State Tax Snapshot: Non-U.S. Based Entities Must Navigate Varying Income Tax Treatment Among States


Conducting business across international borders is a commonplace occurrence in today's economy as a result of the expansion of global markets, the Internet, and other recent technological developments. But the state tax treatment of non-U.S. based entities doing business within the United States can be difficult to ascertain and unpredictable. The Bloomberg BNA 2013 Survey of State Tax Departments, which will be published on April 26, asked state department officials several questions aimed at eliciting further insights on this issue.

At the federal level, non-U.S. entities can rely on treaty provisions to offer guidance on the tax consequences of most types of transactions. Under the bilateral tax treaties, a non-U.S. company generally is not subject to U.S. tax on business income derived in the U.S. unless the income is attributable to a permanent establishment in the U.S. The definition of "permanent establishment" varies by treaty, but it is generally defined as a place of management, an office, a construction site, or an agent of the non-U.S. company with authority to enter into contracts.

At the state level, whether a non-U.S. entity is subject to tax depends on the entity having nexus with the particular state.
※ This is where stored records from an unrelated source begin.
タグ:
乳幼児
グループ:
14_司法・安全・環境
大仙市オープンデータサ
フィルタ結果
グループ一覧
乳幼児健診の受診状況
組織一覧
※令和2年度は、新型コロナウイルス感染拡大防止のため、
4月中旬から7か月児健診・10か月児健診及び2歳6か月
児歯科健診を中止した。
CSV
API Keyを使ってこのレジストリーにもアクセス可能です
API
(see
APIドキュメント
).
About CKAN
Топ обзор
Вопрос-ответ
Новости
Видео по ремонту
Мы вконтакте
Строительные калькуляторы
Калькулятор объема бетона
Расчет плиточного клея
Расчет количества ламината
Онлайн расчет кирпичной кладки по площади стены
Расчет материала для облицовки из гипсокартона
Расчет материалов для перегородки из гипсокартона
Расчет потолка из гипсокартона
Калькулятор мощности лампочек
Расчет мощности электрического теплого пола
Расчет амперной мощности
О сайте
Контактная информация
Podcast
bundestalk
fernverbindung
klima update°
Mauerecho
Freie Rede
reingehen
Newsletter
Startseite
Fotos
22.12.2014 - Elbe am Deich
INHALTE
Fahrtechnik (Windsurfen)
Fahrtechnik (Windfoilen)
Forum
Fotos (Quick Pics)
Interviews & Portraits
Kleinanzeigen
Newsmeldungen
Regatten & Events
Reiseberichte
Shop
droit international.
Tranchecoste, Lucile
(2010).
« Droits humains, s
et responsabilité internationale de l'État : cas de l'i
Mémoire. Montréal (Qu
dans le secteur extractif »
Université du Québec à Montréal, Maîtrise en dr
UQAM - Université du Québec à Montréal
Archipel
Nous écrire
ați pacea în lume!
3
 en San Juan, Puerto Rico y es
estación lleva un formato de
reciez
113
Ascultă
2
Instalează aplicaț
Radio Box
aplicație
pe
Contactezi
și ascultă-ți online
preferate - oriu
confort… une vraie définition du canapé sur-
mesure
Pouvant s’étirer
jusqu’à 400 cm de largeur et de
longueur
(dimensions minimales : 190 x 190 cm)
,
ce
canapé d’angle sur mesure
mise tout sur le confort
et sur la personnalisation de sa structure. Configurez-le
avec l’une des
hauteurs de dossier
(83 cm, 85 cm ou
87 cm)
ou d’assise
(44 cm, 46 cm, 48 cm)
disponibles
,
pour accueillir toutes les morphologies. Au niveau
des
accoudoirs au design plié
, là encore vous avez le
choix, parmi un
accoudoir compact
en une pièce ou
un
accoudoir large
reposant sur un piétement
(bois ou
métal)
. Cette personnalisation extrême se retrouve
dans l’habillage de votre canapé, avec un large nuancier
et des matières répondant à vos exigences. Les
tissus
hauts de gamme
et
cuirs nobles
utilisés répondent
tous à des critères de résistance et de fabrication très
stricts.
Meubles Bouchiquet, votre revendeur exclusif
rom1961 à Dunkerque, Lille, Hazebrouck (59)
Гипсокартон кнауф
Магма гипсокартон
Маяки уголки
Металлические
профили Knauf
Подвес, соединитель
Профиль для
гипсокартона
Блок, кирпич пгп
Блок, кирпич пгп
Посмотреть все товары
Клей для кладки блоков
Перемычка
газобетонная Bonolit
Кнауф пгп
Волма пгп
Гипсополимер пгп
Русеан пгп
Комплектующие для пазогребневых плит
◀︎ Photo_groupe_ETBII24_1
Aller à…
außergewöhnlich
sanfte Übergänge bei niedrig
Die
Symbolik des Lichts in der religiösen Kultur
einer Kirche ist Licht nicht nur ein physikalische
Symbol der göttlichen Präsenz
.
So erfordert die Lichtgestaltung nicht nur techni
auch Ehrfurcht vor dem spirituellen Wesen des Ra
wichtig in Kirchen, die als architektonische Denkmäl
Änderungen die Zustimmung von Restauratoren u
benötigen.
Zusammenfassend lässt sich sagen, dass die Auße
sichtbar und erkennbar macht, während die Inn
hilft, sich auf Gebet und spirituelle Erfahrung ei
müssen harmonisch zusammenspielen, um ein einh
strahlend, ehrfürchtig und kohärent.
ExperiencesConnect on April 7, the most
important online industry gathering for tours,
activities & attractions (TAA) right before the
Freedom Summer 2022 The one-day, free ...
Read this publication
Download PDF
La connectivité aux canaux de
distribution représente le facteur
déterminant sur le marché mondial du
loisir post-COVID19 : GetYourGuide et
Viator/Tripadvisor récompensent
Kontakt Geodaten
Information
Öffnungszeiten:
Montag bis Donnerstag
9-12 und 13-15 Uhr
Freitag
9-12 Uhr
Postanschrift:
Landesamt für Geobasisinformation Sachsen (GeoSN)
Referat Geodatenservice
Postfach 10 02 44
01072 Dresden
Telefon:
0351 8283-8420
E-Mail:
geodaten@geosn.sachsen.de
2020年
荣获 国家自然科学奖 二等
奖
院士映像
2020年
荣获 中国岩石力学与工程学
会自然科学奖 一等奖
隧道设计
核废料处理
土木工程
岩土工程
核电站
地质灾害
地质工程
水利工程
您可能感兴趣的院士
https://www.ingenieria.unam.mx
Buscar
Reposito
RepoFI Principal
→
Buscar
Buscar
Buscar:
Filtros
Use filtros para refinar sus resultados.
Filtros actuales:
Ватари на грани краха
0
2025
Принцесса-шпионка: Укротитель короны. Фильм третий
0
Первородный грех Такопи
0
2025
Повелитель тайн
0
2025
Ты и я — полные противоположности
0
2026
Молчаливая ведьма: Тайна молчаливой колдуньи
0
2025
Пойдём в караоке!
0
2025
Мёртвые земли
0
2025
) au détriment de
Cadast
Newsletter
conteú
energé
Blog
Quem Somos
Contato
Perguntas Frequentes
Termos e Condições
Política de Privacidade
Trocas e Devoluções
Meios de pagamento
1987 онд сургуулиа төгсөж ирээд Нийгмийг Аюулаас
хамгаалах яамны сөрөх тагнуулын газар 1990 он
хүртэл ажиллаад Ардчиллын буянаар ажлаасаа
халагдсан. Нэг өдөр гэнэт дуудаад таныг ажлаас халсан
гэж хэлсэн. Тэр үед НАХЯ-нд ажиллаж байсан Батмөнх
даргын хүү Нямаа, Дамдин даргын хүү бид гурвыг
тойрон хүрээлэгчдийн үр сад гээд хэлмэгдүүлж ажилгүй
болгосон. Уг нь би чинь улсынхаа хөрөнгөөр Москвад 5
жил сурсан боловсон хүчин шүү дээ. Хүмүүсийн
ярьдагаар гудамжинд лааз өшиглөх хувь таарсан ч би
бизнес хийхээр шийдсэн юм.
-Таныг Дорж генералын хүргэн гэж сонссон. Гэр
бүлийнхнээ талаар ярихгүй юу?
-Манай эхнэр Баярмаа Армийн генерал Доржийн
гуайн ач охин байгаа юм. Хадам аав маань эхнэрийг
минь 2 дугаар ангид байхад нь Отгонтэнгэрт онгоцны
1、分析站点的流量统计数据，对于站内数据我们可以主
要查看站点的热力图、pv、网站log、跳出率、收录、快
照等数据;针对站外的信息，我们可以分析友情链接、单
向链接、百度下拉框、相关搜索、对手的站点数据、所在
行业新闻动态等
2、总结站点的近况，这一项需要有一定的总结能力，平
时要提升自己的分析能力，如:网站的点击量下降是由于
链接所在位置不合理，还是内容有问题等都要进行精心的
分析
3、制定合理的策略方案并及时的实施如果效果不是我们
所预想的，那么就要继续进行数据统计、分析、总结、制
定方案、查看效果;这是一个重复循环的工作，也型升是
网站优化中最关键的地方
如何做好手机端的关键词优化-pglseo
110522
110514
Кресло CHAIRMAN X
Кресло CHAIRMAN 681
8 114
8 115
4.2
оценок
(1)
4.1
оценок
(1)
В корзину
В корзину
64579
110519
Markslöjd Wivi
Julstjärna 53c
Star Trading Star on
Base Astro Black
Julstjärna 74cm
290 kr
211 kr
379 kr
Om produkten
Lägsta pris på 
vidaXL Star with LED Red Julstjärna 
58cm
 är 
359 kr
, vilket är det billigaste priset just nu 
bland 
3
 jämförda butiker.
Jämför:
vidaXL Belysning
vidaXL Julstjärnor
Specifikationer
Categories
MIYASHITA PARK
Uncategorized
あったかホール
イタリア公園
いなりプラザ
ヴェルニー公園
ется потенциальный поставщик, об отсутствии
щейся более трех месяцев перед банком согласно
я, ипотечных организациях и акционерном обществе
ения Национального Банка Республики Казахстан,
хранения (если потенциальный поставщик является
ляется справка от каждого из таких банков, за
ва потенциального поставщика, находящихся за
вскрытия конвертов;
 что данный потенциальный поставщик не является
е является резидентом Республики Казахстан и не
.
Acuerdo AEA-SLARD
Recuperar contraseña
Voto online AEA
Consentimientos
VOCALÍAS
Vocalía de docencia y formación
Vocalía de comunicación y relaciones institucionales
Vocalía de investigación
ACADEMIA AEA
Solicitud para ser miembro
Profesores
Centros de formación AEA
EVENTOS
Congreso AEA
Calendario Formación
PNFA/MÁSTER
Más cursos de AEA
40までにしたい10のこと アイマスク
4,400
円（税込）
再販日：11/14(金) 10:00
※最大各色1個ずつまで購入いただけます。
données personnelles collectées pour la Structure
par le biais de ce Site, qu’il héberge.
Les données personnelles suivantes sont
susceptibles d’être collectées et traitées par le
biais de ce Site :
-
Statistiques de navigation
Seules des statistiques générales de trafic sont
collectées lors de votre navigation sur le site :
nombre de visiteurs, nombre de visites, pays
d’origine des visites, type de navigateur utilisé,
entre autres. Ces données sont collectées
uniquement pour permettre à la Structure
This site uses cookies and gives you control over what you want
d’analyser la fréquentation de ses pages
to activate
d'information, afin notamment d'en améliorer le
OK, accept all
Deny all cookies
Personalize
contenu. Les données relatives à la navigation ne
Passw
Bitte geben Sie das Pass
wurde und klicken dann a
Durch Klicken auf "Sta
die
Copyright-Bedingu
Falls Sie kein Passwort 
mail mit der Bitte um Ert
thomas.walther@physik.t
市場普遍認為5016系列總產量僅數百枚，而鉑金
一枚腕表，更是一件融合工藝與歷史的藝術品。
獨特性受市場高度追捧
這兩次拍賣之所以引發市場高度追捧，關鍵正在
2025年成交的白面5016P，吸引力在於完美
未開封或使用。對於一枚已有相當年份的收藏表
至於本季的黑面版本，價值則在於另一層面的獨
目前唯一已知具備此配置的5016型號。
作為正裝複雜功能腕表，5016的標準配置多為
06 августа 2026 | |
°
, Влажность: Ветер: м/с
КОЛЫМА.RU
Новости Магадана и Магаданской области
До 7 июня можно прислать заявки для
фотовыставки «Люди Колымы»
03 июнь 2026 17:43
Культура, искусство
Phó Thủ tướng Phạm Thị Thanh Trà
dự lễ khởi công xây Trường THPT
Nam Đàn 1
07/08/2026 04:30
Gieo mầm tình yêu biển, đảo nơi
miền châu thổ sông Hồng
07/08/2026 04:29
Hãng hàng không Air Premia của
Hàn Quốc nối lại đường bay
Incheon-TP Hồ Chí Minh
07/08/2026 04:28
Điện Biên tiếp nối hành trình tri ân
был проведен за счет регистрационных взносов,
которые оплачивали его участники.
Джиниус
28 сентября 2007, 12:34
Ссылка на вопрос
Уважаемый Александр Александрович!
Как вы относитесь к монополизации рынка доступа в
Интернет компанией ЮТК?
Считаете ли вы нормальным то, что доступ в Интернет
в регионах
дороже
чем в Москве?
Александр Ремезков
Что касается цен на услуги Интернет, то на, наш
Most states adhere to an economic nexus rationale for income taxes, which does not require a physical presence. As a result, a non-U.S. company can achieve nexus with a state even if it lacked a permanent establishment.

Another question is whether a state extends the protection afforded under Pub. L. No. 86-272 to non-U.S. entities. Public. L. No. 86-272 prohibits the imposition of state income-based taxes against businesses engaged in the sale of tangible personal property whose activities in the taxing state are limited to the solicitation of orders. This protection applies "interstate commerce," but not to foreign commerce. States have the option, however, to extend the protection to foreign commerce.

If nexus with a state is established, the non-U.S. entity's actual tax liability would depend on the state's starting point for computing its income tax. The starting point in "water's-edge" states is taxable income within the U.S. Under this method, if a state starts its computation with federal taxable income, assuming that the state does not require an addition of treaty-exempt income, then the company's tax liability would be zero.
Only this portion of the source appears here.